## About this exercise
Could you retype every line below exactly, omitting the images?

## Input data
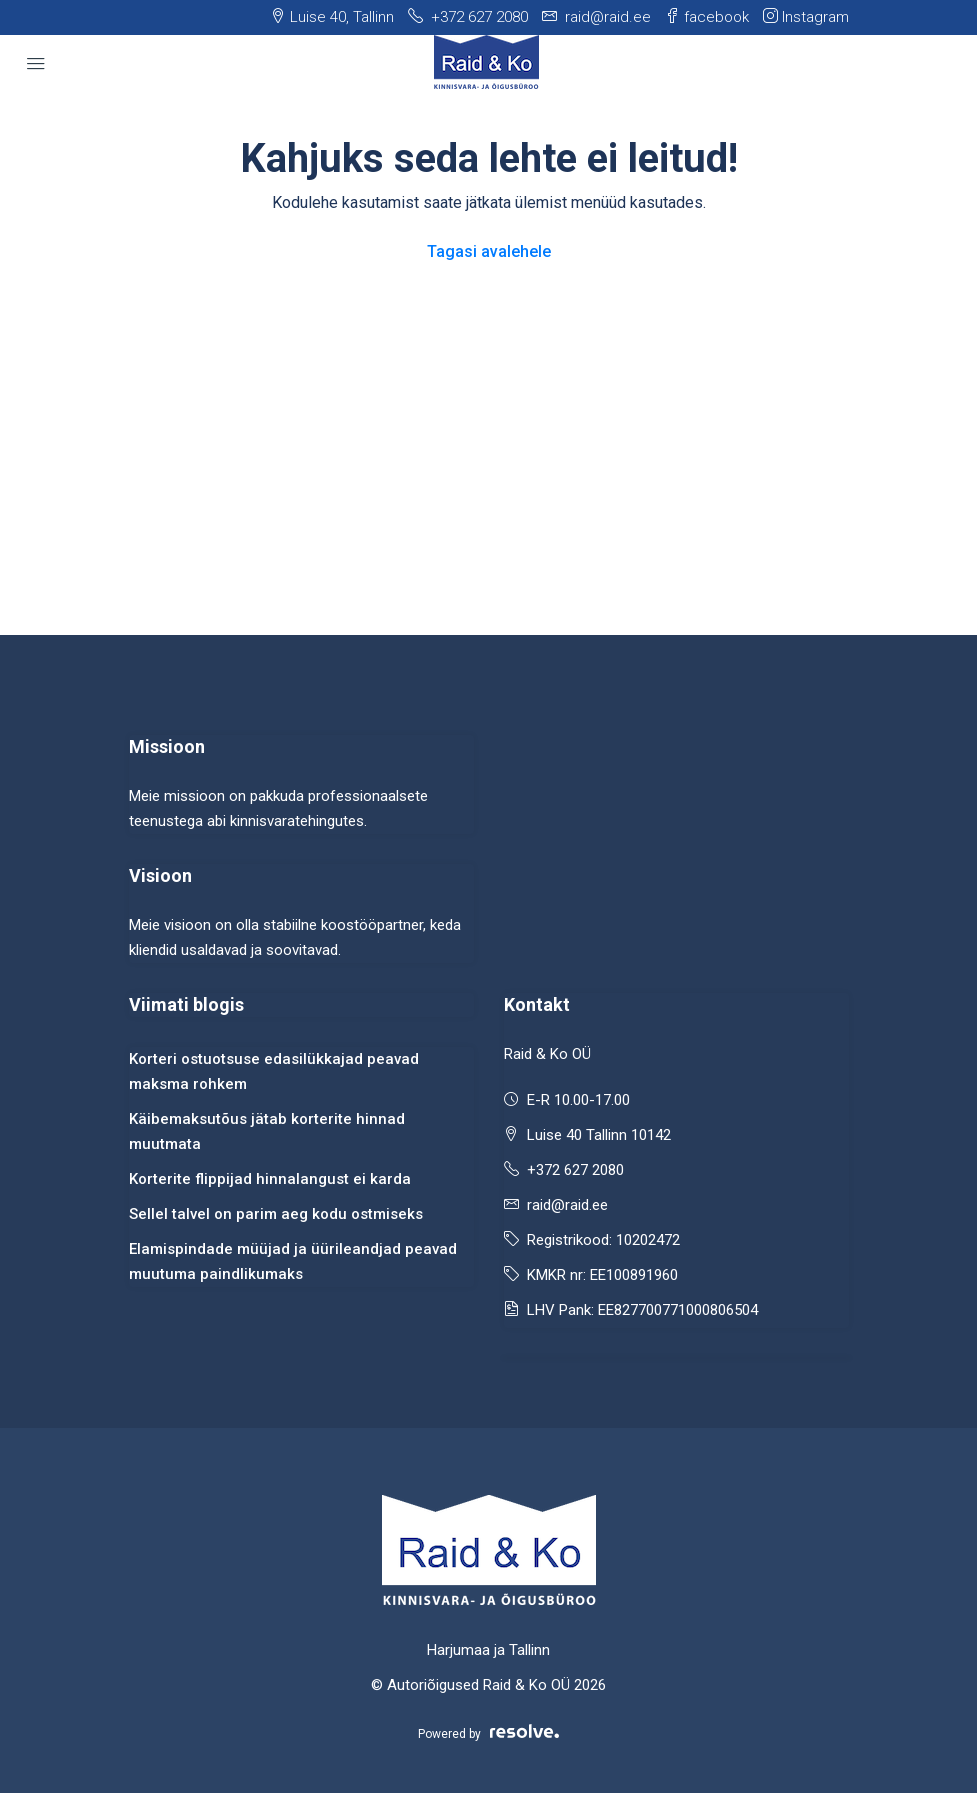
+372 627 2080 (575, 1170)
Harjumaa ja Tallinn (488, 1650)
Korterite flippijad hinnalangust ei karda (270, 1179)
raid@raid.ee (567, 1205)
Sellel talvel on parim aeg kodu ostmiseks (276, 1214)
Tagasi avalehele (489, 251)
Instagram (806, 17)
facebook (707, 17)
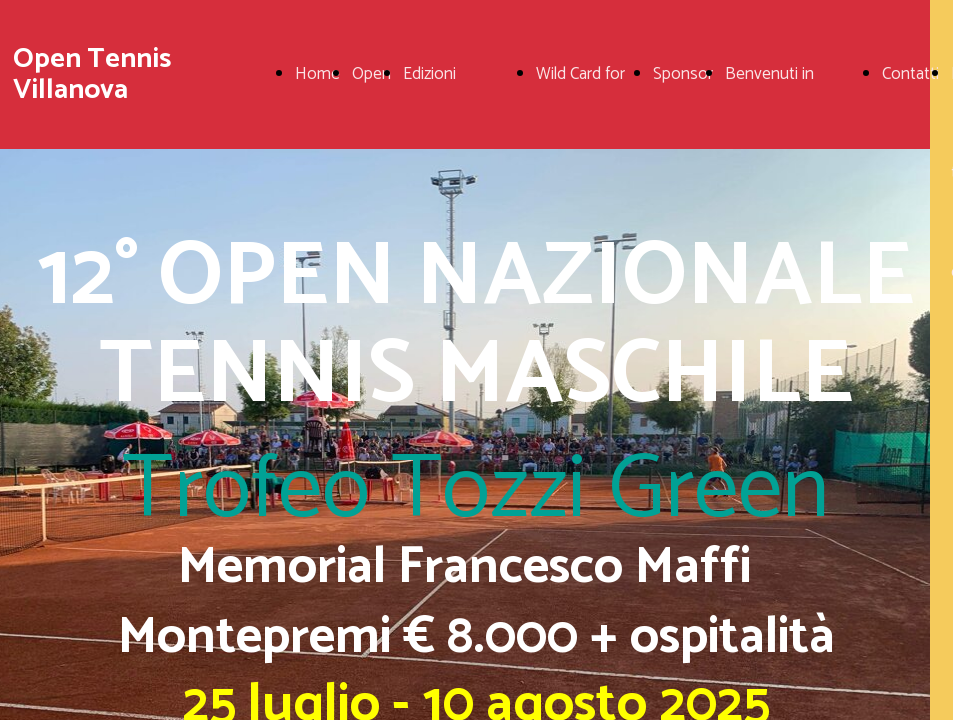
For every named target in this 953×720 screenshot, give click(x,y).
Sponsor (683, 74)
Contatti (910, 74)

## Result of this exercise
+372 627 2080 (575, 1170)
Harjumaa ja Tallinn (488, 1650)
Korterite flippijad hinnalangust ei karda (270, 1179)
raid@raid.ee (567, 1205)
Sellel talvel on parim aeg kodu ostmiseks (276, 1214)
Tagasi avalehele (489, 251)
Instagram (806, 17)
facebook (707, 17)
For every named target in this 953×720 screenshot, give click(x,y).
Sponsor (683, 74)
Contatti (910, 74)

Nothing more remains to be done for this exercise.